See that wasn't too hard now was it ?


----------



## waTTford (Jan 19, 2009)

TTOC membership done. I have promised myself that this year I am going to spend some cash on the TT now that the wife has spent her share on a kitchen and got a dog! Nothing too mad, wheel refurb, some small scratches and annoying things like stereo volume and no audible warning sound when lights left on and lines accrosss centere display. First I need to sort an oil leak out that appeared recently. Still it goes like a dream


----------



## Adam RRS (May 25, 2006)

where abouts in watford mate? I'm in bushey


----------



## rustyintegrale (Oct 1, 2006)

waTTford said:


> I am going to spend some cash on the TT now that the wife has spent her share on a kitchen and got a dog! Nothing too mad...

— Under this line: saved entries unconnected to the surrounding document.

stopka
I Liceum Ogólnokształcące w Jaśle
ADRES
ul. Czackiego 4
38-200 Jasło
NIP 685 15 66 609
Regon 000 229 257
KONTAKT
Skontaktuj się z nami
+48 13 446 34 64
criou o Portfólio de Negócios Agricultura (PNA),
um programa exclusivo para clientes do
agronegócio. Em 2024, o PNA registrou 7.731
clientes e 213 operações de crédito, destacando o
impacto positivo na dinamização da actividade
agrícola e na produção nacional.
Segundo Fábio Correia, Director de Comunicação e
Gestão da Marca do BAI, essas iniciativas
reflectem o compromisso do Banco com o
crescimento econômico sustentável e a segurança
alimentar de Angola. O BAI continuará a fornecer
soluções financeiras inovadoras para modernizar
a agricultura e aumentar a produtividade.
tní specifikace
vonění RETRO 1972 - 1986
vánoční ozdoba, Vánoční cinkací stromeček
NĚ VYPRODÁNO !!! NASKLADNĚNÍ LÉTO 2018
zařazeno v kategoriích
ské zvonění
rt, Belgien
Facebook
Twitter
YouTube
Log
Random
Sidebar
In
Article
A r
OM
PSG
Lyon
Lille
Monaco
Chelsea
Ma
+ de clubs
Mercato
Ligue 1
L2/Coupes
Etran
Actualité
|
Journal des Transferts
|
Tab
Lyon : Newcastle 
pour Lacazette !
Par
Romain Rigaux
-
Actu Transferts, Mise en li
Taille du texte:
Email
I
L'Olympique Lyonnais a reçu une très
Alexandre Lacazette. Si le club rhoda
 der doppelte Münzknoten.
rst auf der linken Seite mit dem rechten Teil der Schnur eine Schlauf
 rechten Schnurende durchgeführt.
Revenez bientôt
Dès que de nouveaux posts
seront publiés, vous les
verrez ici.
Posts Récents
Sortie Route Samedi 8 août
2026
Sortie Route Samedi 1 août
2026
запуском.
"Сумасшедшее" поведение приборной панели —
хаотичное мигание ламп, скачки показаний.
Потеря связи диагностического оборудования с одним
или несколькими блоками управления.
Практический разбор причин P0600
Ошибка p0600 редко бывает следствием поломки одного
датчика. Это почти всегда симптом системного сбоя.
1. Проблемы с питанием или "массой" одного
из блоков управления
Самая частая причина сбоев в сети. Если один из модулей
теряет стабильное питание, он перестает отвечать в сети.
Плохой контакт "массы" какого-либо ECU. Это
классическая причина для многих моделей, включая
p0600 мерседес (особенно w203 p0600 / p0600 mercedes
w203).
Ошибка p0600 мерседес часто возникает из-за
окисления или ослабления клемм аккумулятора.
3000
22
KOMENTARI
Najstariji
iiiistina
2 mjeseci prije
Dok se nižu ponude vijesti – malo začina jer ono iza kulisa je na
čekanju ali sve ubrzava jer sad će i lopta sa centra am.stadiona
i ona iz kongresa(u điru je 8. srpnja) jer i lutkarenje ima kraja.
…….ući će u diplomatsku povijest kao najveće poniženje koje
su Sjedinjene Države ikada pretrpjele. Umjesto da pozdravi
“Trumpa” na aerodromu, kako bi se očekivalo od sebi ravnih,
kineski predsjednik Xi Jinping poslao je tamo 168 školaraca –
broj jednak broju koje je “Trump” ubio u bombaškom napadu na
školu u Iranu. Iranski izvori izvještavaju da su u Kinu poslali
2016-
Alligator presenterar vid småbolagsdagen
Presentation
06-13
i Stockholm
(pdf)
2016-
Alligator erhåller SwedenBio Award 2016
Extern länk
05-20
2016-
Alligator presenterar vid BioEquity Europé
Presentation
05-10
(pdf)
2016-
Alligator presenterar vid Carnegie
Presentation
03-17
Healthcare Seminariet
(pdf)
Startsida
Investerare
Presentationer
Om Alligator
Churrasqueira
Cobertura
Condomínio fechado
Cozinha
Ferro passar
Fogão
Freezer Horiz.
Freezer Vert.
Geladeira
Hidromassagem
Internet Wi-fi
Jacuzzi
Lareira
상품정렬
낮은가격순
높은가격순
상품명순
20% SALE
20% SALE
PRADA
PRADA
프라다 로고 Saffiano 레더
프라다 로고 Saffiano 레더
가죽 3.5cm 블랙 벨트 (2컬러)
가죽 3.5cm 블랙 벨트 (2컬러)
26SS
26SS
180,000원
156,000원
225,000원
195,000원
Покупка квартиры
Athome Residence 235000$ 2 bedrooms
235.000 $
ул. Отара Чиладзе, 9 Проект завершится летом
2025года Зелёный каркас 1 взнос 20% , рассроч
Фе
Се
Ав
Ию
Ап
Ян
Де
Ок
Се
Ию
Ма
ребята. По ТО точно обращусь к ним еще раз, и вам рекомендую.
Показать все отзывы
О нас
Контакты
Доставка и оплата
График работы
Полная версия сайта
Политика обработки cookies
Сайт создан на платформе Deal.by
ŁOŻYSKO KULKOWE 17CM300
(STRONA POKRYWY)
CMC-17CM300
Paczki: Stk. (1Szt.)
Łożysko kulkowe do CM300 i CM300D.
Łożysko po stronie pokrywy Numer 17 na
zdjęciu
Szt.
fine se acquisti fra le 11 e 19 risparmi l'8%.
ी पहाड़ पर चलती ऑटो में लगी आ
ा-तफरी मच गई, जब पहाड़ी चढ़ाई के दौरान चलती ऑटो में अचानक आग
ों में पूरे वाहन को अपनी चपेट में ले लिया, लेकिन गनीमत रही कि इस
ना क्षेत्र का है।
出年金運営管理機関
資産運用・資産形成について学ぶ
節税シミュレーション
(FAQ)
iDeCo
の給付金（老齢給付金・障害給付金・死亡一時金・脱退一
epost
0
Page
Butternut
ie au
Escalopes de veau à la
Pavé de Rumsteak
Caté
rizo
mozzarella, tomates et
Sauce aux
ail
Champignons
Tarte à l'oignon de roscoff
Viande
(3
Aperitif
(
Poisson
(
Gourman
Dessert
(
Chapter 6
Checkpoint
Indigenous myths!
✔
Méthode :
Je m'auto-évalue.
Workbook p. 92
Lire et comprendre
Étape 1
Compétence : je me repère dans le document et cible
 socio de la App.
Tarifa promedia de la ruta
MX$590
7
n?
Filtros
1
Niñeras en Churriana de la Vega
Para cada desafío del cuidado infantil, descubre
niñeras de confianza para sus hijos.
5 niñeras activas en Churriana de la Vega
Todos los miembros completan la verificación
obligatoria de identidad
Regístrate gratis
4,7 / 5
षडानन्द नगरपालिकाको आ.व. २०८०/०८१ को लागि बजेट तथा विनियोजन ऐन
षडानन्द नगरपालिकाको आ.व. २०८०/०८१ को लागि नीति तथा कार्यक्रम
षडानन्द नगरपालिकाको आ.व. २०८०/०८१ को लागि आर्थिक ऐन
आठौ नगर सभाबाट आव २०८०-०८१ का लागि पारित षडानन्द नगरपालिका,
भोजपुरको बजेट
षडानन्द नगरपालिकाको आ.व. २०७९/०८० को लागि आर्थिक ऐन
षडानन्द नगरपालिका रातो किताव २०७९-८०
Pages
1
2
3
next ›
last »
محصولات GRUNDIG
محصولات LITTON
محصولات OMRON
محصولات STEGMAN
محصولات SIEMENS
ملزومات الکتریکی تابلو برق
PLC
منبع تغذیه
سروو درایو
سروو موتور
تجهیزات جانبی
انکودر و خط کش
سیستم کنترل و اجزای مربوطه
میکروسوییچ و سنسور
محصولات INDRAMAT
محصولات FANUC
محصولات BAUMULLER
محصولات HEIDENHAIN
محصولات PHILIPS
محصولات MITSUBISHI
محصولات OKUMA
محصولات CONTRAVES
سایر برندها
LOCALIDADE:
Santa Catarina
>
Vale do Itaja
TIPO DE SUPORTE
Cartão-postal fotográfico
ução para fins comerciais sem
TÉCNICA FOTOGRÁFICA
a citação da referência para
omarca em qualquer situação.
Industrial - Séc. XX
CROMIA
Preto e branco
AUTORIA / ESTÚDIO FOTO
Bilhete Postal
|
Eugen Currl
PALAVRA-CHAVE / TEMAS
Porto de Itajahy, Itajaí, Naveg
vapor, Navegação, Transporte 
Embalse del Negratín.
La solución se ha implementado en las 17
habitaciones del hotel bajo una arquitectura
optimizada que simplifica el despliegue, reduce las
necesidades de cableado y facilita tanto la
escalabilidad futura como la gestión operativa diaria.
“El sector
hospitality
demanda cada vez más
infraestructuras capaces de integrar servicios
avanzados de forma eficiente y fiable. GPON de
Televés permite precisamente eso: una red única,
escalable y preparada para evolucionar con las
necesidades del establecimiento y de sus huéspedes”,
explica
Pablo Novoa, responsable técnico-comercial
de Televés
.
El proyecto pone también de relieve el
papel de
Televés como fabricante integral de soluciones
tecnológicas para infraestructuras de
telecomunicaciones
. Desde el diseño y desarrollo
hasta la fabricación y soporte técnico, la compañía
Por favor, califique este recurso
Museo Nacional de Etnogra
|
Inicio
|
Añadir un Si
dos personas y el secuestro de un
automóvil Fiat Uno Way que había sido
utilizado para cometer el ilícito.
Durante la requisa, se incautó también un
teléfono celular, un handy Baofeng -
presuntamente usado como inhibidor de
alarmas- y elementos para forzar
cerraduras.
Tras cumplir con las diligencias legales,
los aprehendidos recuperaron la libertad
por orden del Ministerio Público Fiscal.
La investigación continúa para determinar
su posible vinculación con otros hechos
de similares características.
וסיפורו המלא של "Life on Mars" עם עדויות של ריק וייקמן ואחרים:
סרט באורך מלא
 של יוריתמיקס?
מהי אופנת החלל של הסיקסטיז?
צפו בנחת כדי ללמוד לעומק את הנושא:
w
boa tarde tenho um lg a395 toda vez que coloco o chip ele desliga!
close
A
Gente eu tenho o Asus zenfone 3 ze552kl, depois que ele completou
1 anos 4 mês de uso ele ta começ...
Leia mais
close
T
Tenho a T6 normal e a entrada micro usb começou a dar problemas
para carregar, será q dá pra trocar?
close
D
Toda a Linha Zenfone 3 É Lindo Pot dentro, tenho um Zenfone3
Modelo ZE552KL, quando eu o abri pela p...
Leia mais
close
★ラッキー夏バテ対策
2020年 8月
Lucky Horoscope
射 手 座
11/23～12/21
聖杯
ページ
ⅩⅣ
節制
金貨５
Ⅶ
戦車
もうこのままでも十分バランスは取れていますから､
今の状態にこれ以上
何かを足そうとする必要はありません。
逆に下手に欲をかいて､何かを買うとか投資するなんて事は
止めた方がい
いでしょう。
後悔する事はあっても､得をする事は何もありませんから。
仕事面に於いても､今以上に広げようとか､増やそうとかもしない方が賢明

 :lol: :lol: :lol: :lol: :lol:

Who are you trying to kid? :lol: We all said that when we came on here and we're all addicts... :evil: 8)


----------



## markTT225 (Apr 8, 2004)

Welcome Watford geezer


----------



## waTTford (Jan 19, 2009)

Adam RSS- I'm actually in Garston.

I've had the TT for 3 years and I got it from my brother who had it from new and also stored it for 2 years. As I said it needs some minor odds 'n sods doing but it only has 57,000 on it and I do low miles so I want to get it in to top nick but I've got to sort out a minor oil leak first. Wheels need doing big time...


----------



## Adam RRS (May 25, 2006)

ah Garston.... you should have made your screename garsTTon lol

near the cinema at least!

If u see my RRS around flash yr lights!


----------



## waTTford (Jan 19, 2009)

Will do


----------